Line by line, print the records exactly, and keep images out of the copy.

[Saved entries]
☆ ☆ ☆ ☆
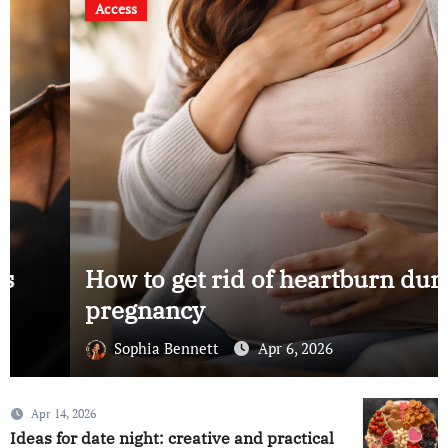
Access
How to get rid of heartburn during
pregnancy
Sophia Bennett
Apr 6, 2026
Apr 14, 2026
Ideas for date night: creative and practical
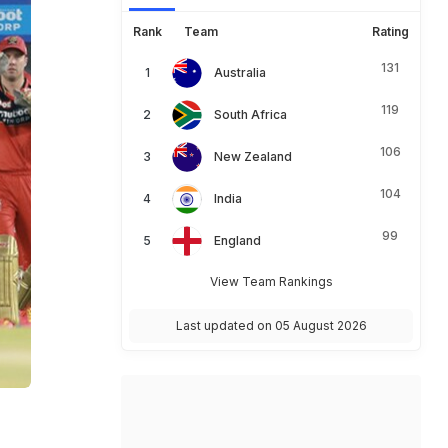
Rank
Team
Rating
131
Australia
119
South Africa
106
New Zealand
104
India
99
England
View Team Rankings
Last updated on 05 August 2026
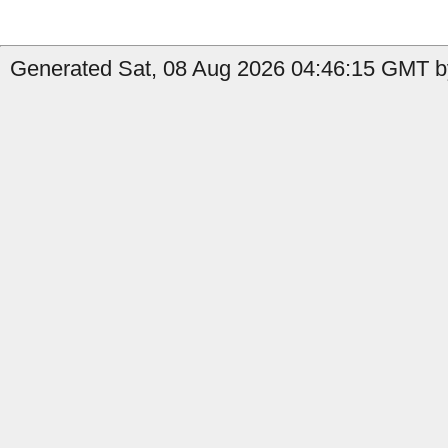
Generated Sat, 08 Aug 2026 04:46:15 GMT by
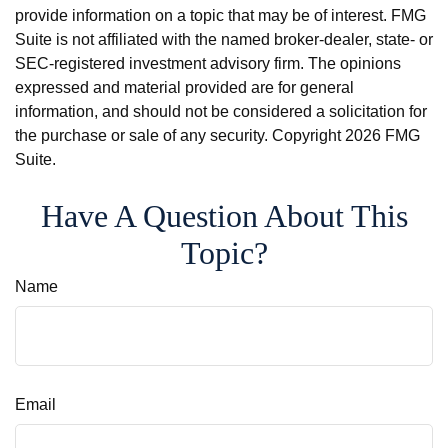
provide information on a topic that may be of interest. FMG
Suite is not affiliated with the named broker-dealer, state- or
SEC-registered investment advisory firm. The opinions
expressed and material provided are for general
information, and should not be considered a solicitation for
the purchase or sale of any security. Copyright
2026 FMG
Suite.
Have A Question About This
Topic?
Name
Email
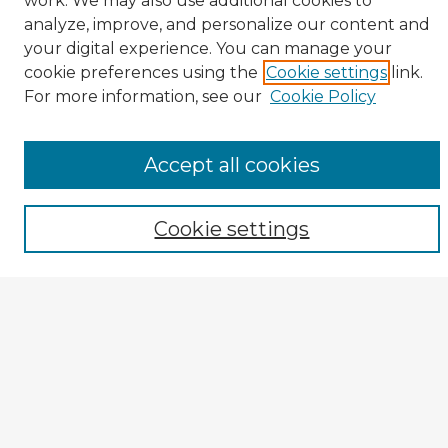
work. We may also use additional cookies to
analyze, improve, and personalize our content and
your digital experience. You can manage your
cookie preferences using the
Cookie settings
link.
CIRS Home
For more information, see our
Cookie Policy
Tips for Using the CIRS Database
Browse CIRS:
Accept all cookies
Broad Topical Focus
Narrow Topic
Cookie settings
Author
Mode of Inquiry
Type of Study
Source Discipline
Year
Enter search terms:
☆ ☆ ☆ ☆
### Result:
Access
How to get rid of heartburn during
pregnancy
Sophia Bennett
Apr 6, 2026
Apr 14, 2026
Ideas for date night: creative and practical
Rank
Team
Rating
131
Australia
119
South Africa
106
New Zealand
104
India
99
England
View Team Rankings
Last updated on 05 August 2026
Generated Sat, 08 Aug 2026 04:46:15 GMT by
provide information on a topic that may be of interest. FMG
Suite is not affiliated with the named broker-dealer, state- or
SEC-registered investment advisory firm. The opinions
expressed and material provided are for general
information, and should not be considered a solicitation for
the purchase or sale of any security. Copyright
2026 FMG
Suite.
Have A Question About This
Topic?
Name
Email
work. We may also use additional cookies to
analyze, improve, and personalize our content and
your digital experience. You can manage your
cookie preferences using the
Cookie settings
link.
CIRS Home
For more information, see our
Cookie Policy
Tips for Using the CIRS Database
Browse CIRS:
Accept all cookies
Broad Topical Focus
Narrow Topic
Cookie settings
Author
Mode of Inquiry
Type of Study
Source Discipline
Year
Enter search terms:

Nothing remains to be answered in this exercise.